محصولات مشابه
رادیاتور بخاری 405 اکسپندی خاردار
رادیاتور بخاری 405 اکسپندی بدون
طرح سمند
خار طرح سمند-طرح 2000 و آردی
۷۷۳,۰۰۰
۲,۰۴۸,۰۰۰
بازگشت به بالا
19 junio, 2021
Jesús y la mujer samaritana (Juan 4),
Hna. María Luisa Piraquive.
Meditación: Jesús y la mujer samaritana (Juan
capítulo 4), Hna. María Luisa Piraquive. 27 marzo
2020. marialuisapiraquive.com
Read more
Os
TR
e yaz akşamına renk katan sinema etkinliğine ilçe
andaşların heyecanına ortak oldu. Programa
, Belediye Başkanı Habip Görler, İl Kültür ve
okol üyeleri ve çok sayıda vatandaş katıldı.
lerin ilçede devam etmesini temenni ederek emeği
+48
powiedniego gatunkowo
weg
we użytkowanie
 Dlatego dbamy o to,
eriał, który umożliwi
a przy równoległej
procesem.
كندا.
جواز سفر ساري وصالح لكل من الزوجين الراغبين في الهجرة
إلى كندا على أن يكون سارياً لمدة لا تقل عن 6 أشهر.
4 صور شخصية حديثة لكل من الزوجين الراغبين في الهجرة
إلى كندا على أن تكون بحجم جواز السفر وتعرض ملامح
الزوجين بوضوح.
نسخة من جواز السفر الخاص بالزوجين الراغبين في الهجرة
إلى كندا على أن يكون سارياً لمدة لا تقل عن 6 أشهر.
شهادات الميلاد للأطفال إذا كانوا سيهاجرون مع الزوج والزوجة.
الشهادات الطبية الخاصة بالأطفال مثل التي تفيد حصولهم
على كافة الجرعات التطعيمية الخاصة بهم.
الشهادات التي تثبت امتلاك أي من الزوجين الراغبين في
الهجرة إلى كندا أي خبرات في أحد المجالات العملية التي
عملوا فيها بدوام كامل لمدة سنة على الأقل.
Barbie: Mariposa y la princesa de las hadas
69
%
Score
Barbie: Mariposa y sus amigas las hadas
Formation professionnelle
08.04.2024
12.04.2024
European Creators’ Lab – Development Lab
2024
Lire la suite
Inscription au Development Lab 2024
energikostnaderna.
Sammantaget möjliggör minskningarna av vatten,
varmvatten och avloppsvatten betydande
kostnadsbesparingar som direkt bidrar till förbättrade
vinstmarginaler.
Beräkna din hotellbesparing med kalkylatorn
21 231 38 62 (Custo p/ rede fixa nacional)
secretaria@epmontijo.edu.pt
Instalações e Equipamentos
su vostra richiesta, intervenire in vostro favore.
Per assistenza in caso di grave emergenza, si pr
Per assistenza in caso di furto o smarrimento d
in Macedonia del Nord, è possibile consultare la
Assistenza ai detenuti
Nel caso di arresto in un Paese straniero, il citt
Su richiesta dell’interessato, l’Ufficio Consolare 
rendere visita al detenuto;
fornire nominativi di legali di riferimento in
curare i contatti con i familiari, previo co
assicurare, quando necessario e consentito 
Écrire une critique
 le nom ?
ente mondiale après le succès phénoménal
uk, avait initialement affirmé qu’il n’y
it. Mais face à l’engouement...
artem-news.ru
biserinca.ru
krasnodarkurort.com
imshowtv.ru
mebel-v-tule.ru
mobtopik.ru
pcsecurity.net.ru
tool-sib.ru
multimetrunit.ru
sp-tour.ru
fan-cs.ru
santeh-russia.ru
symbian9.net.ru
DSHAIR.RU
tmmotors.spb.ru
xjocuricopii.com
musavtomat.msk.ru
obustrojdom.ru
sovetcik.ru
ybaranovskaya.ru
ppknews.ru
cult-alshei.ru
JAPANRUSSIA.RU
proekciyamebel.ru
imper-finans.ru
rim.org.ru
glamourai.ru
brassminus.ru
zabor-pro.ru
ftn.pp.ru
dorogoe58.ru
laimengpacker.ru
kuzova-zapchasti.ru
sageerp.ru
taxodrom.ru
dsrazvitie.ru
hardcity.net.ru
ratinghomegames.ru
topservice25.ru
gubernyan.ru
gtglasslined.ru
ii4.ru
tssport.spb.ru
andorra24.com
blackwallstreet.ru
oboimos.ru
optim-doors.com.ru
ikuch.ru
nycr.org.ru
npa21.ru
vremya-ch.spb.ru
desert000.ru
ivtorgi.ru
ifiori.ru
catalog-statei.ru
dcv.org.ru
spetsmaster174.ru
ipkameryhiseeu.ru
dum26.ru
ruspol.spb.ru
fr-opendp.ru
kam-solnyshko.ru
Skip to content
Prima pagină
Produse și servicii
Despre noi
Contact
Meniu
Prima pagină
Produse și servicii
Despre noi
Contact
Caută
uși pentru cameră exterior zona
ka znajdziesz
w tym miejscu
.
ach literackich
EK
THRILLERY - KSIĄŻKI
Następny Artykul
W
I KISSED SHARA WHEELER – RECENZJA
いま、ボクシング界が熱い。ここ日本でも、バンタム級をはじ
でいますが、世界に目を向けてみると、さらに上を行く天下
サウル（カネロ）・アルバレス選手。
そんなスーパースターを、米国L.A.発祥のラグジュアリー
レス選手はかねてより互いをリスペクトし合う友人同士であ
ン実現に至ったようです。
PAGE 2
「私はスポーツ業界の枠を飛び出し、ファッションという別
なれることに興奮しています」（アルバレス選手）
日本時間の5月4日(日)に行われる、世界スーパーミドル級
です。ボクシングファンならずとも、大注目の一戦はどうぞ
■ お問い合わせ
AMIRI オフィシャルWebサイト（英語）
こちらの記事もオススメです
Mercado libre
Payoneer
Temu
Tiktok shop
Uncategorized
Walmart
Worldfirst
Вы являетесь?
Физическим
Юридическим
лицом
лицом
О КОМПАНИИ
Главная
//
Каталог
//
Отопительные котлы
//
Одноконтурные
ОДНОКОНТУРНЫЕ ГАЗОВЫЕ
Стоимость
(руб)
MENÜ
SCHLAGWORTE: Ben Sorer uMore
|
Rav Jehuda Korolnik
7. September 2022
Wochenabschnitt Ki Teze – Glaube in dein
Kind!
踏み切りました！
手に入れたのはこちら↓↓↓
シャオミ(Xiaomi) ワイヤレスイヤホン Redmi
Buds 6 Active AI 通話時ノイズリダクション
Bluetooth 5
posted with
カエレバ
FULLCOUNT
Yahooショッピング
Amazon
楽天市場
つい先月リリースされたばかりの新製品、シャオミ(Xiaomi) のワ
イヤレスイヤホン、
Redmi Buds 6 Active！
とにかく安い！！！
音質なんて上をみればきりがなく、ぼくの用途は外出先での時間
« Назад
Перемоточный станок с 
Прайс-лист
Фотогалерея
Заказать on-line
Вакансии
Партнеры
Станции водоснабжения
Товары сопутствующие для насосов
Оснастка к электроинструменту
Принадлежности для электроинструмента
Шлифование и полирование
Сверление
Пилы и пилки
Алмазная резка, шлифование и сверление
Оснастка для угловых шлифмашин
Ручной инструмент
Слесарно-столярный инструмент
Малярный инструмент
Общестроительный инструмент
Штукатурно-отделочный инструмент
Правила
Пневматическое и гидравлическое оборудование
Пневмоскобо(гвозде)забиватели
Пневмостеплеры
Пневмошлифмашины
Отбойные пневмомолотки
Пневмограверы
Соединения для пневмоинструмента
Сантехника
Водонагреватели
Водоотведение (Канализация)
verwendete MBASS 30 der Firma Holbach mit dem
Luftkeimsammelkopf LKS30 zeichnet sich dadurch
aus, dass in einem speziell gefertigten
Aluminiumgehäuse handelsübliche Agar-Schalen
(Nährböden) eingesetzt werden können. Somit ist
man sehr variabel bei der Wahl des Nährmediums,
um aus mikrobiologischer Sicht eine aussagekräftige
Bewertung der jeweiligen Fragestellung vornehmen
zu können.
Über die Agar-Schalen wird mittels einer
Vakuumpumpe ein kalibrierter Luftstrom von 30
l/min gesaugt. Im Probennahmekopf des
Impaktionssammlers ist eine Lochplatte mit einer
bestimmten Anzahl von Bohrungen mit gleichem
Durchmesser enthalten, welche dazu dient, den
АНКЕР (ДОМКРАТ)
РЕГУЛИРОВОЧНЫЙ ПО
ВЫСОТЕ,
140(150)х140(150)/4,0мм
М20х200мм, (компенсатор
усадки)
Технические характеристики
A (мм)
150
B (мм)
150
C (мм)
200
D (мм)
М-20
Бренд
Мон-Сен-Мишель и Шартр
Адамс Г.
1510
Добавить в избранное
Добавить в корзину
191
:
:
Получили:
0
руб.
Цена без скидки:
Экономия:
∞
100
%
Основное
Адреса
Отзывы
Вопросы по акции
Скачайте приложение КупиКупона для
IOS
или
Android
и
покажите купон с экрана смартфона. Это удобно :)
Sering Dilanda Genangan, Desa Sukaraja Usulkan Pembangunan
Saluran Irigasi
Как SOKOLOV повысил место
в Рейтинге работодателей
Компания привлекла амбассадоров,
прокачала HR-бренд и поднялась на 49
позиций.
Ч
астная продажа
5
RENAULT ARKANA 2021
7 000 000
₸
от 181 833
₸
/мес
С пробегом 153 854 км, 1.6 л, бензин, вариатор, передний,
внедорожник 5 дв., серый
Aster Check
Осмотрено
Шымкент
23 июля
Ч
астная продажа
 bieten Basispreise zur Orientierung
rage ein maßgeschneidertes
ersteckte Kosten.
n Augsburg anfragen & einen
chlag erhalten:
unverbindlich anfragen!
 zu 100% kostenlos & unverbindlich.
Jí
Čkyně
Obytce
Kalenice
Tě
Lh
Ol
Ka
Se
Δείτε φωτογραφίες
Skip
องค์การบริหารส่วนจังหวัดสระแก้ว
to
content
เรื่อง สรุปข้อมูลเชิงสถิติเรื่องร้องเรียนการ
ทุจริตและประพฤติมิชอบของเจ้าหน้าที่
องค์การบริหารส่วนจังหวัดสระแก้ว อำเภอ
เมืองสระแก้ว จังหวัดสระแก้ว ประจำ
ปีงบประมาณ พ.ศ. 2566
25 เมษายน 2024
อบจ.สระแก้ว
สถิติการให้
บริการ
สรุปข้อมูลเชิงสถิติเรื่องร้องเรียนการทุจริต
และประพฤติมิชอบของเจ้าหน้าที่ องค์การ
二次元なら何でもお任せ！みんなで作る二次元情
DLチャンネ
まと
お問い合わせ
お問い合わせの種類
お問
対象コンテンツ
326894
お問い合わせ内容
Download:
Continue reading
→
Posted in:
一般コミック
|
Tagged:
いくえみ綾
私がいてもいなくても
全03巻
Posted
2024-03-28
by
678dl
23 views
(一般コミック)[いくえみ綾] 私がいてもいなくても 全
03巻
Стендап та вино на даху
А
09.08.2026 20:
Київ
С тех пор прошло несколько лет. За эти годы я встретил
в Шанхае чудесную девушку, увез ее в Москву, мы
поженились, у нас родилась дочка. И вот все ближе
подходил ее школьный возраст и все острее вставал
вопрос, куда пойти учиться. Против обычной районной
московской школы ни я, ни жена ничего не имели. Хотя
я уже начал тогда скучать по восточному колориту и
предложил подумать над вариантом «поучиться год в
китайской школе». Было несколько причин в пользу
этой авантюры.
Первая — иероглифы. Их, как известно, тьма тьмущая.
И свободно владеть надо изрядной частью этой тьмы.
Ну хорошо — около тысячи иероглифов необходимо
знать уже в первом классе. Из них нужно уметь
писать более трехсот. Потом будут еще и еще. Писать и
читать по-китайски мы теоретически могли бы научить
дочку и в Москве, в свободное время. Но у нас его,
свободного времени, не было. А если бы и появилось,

----------------

■ ABOUT THIS EXERCISE:
Look above for the line holding "причин в пользу" and the line holding "Ну хорошо —". Retype both, and every line between them, word for word and nothing else.

■ EXERCISE ANSWER:
китайской школе». Было несколько причин в пользу
этой авантюры.
Первая — иероглифы. Их, как известно, тьма тьмущая.
И свободно владеть надо изрядной частью этой тьмы.
Ну хорошо — около тысячи иероглифов необходимо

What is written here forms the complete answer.